This mechanism is used for
mount
by having a translator associated with
each mount point.
When a program opens the mount point, the translator (in
this case, a program which understands the disk format of the mounted
filesystem) is executed and returns a port to the program.
After the
translator is started, it need not be run again unless it dies; the parent
filesystem retains a port to the translator to use in further requests.
The owner of a file can associate a translator with it without special permission. This means that any program can be specified as a translator. Obviously the system will not work properly if the translator does not implement the file protocol correctly. However, the Hurd is constructed so that the worst possible consequence is an interruptible hang.
One way to use translators is to access hierarchically structured data using
the file protocol.
For example, all the complexity of the user interface to
the
ftp
program is removed.
Users need only know that a particular
directory represents FTP and can use all the standard file manipulation
commands (e.g
ls
or
cp
)
to access the remote system, rather than learning
a new set.
Similarly, a simple translator could ease the complexity of
tar
or
gzip
.
(Such transparent access would have some added cost, but it would
be convenient.)
With translators, the filesystem can act as a rendezvous for interfaces which
are not similar to files.
Consider a service which implements some version
of the X protocol, using Mach messages as an underlying transport.
For each
X display, a file can be created with the appropriate program as its
translator.
X clients would open that file.
At that point, few file
operations would be useful (read and write, for example, would be useless),
but new operations (
XCreateWindow
or
XDrawText
)
might become meaningful.
In this case, the filesystem protocol is used only to manipulate
characteristics of the node used for the rendezvous.
The node need not
support I/O operations, though it should reply to any such messages with a
message_not_understood
return code.
This translator technique is used to contact most of the services in the Hurd that are not structured like hierarchical filesystems.

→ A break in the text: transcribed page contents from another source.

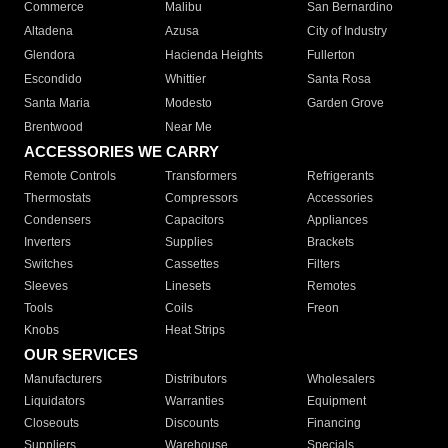
Commerce
Malibu
San Bernardino
Altadena
Azusa
City of Industry
Glendora
Hacienda Heights
Fullerton
Escondido
Whittier
Santa Rosa
Santa Maria
Modesto
Garden Grove
Brentwood
Near Me
ACCESSORIES WE CARRY
Remote Controls
Transformers
Refrigerants
Thermostats
Compressors
Accessories
Condensers
Capacitors
Appliances
Inverters
Supplies
Brackets
Switches
Cassettes
Filters
Sleeves
Linesets
Remotes
Tools
Coils
Freon
Knobs
Heat Strips
OUR SERVICES
Manufacturers
Distributors
Wholesalers
Liquidators
Warranties
Equipment
Closeouts
Discounts
Financing
Suppliers
Warehouse
Specials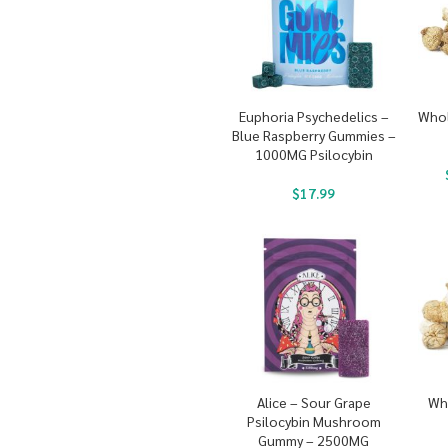
Euphoria Psychedelics –
Whol
Blue Raspberry Gummies –
1000MG Psilocybin
$
17.99
Alice – Sour Grape
Wh
Psilocybin Mushroom
Gummy – 2500MG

For example, the password server, which hands out authorization tags in exchange for passwords, is contacted this way. Network protocol servers are also contacted in this fashion. Roland McGrath thought up this use of translators.
In the Hurd, translators can also be used to present a filesystem-like view of another part of the filesystem, with some semantics changed. For example, it would be nice to have a filesystem that cannot itself be changed, but nonetheless records changed versions of its files elsewhere. (This could be useful for source code management.)
The Hurd will have a translator which creates a directory which is a conceptual union of other directories, with collision resolution rules of various sorts. This can be used to present a single directory to users that contains all the programs they would want to execute. There are other useful variations on this theme.
No translator gains extra privilege by virtue of being hooked into the filesystem. Translators run with the uid of the owner of the file being translated, and can only be set or changed by that owner. The I/O and filesystem protocols are carefully designed to allow their use by mutually untrusting clients and servers. Indeed, translators are just ordinary programs. The GNU C library has a variety of facilities to make common sorts of translators easier to write.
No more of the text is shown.